*** Opening Dataset records ***

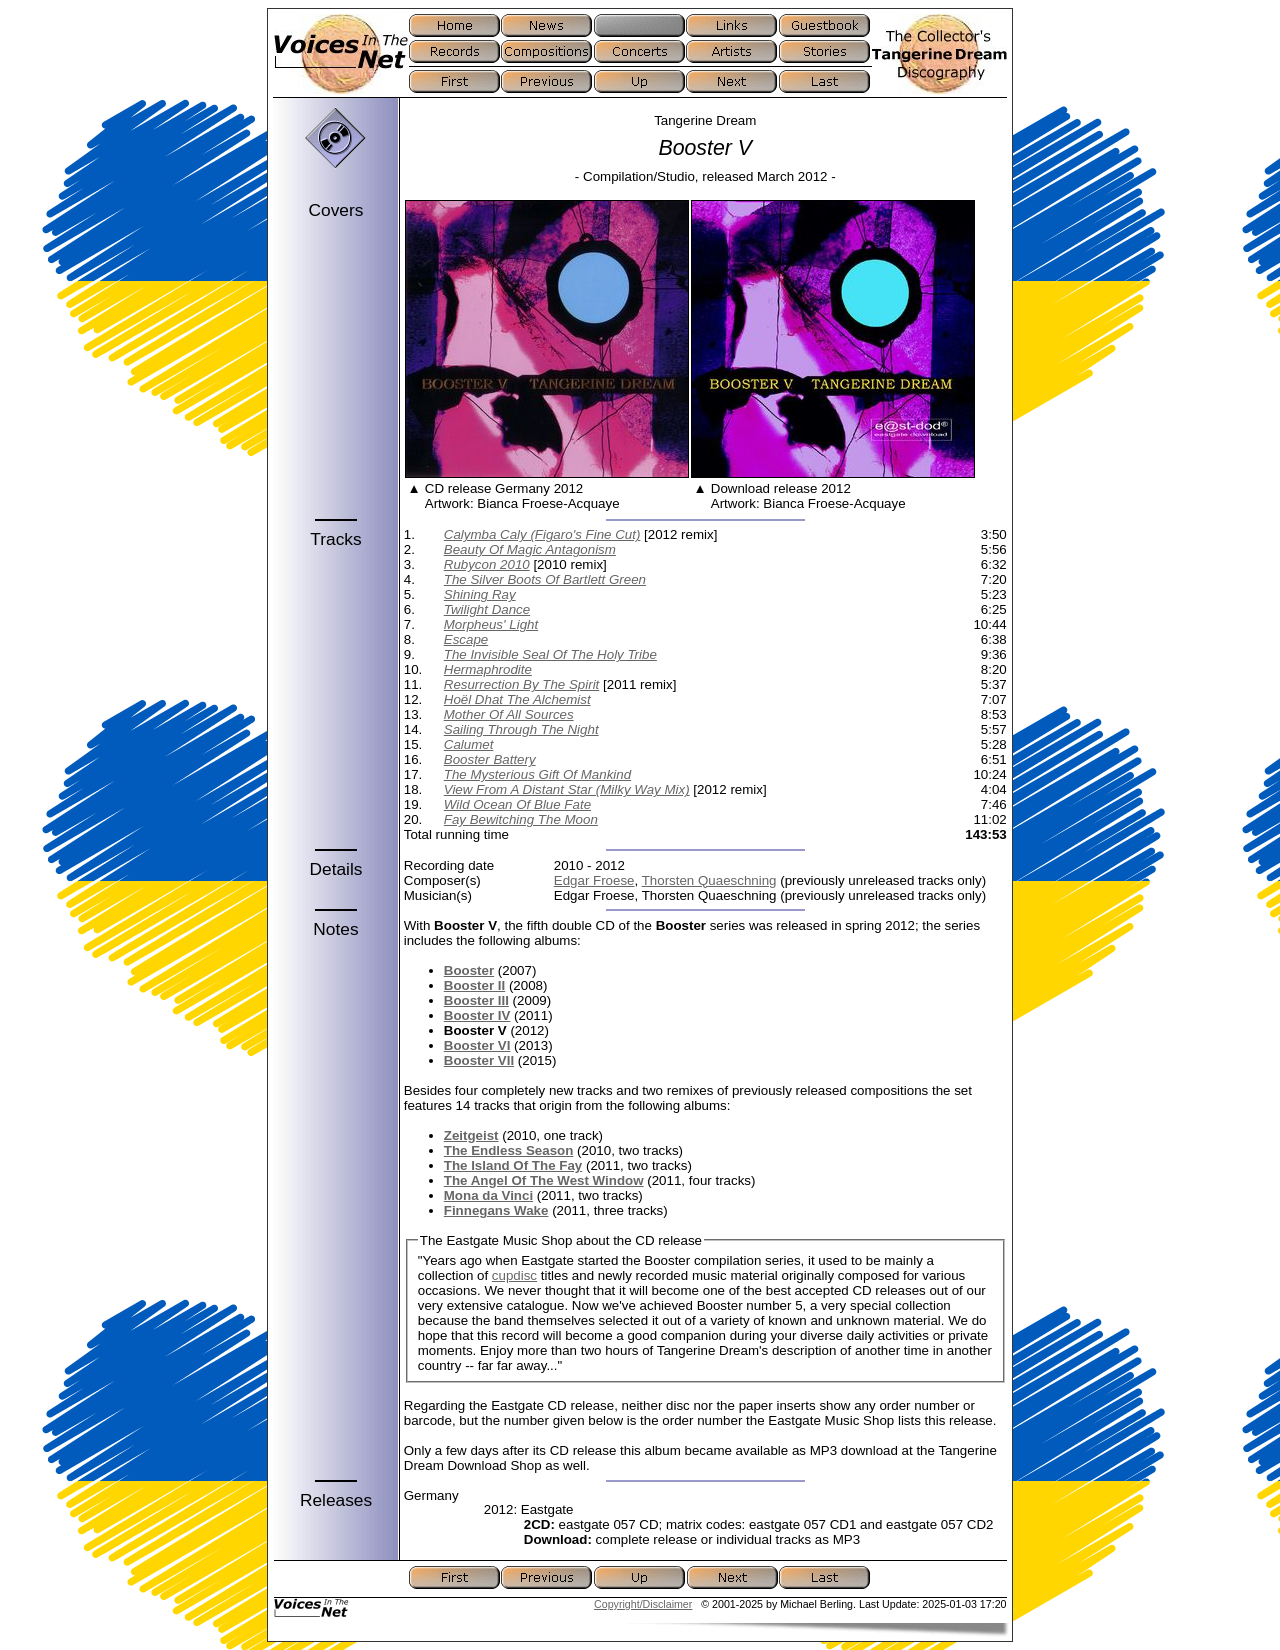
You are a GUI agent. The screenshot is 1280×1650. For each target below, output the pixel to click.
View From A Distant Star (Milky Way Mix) (567, 789)
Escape (466, 639)
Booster (469, 970)
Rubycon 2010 (487, 564)
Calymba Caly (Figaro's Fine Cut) (542, 534)
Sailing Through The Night (521, 729)
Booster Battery (490, 759)
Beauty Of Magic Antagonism (530, 549)
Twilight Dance (487, 609)
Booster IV (477, 1015)
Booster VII (479, 1060)
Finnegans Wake (496, 1210)
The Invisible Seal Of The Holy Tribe (550, 654)
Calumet (469, 744)
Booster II (474, 985)
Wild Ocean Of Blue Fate (517, 804)
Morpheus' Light (491, 624)
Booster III (476, 1000)
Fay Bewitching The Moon (521, 819)
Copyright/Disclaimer (643, 1604)
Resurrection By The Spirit (522, 684)
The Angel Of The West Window (544, 1180)
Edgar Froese (594, 880)
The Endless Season (509, 1150)
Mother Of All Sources (509, 714)
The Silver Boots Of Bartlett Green (545, 579)
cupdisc (514, 1275)
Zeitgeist (471, 1135)
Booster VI (477, 1045)
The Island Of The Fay (513, 1165)
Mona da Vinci (488, 1195)
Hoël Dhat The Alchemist (517, 699)
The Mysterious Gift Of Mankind (537, 774)
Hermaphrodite (488, 669)
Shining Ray (480, 594)
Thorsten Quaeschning (709, 880)
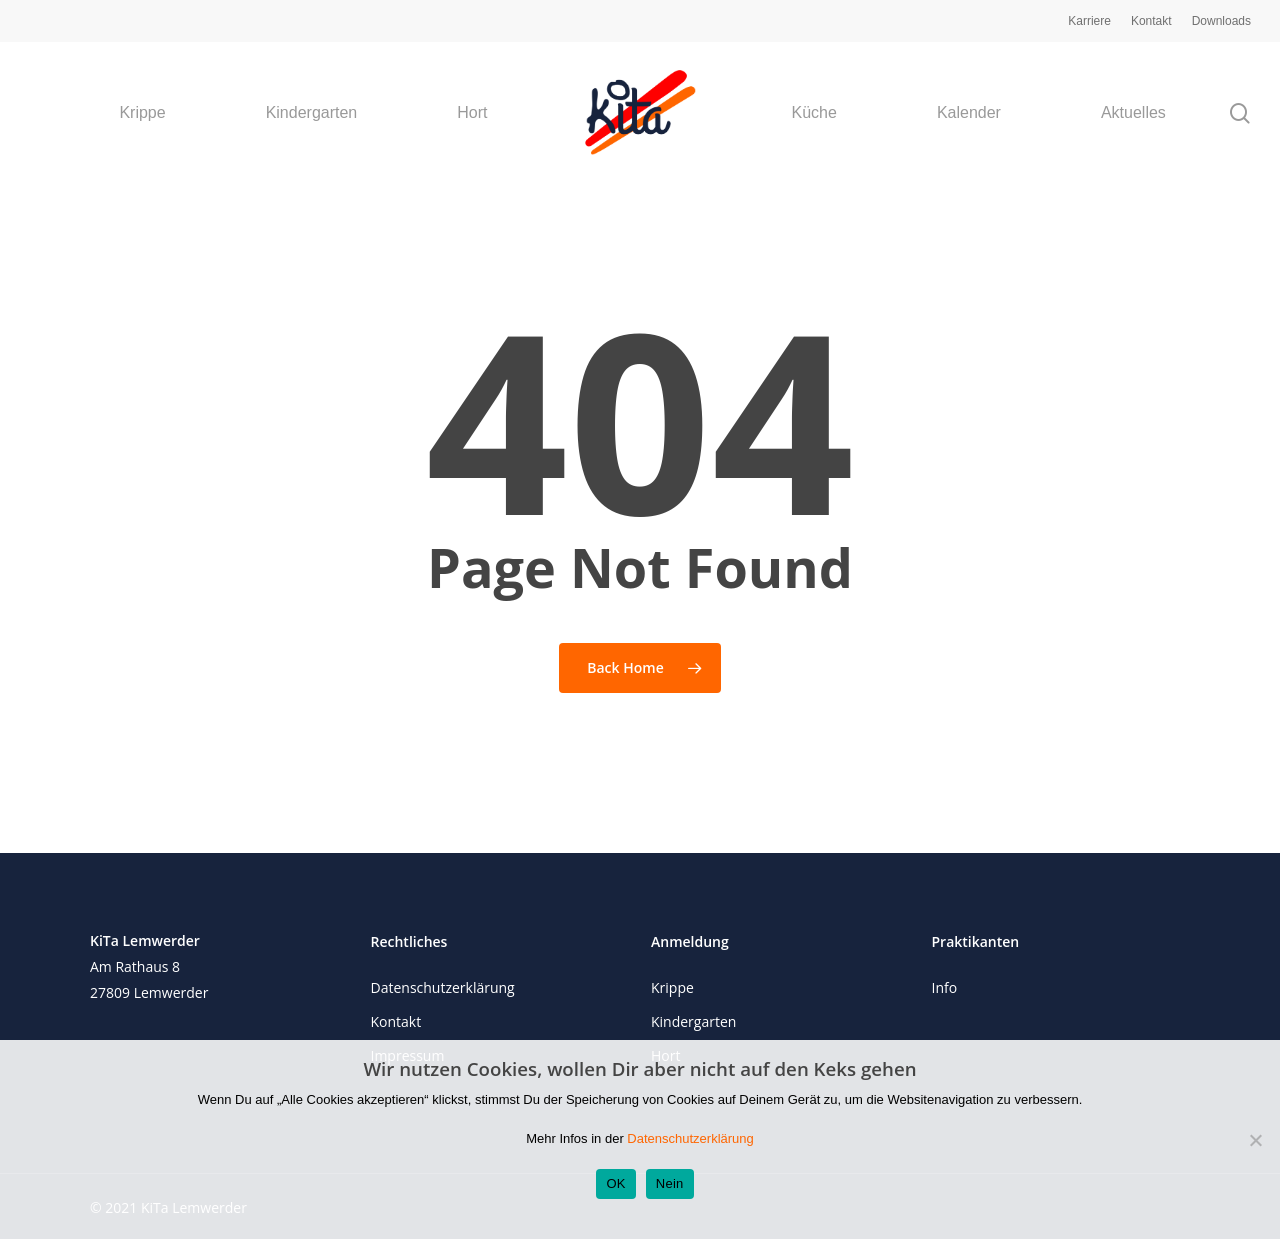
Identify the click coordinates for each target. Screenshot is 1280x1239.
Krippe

*** Closing Dataset records ***

Problem:
Copy the lines exactly as they appear from the opening of the entries above through the line with "Hermaphrodite (488, 669)", excluding all pictures.

Written solution:
You are a GUI agent. The screenshot is 1280×1650. For each target below, output the pixel to click.
View From A Distant Star (Milky Way Mix) (567, 789)
Escape (466, 639)
Booster (469, 970)
Rubycon 2010 (487, 564)
Calymba Caly (Figaro's Fine Cut) (542, 534)
Sailing Through The Night (521, 729)
Booster Battery (490, 759)
Beauty Of Magic Antagonism (530, 549)
Twilight Dance (487, 609)
Booster IV (477, 1015)
Booster VII (479, 1060)
Finnegans Wake (496, 1210)
The Invisible Seal Of The Holy Tribe (550, 654)
Calumet (469, 744)
Booster II (474, 985)
Wild Ocean Of Blue Fate (517, 804)
Morpheus' Light (491, 624)
Booster III (476, 1000)
Fay Bewitching The Moon (521, 819)
Copyright/Disclaimer (643, 1604)
Resurrection By The Spirit (522, 684)
The Angel Of The West Window (544, 1180)
Edgar Froese (594, 880)
The Endless Season (509, 1150)
Mother Of All Sources (509, 714)
The Silver Boots Of Bartlett Green (545, 579)
cupdisc (514, 1275)
Zeitgeist (471, 1135)
Booster VI (477, 1045)
The Island Of The Fay (513, 1165)
Mona da Vinci (488, 1195)
Hoël Dhat The Alchemist (517, 699)
The Mysterious Gift Of Mankind (537, 774)
Hermaphrodite (488, 669)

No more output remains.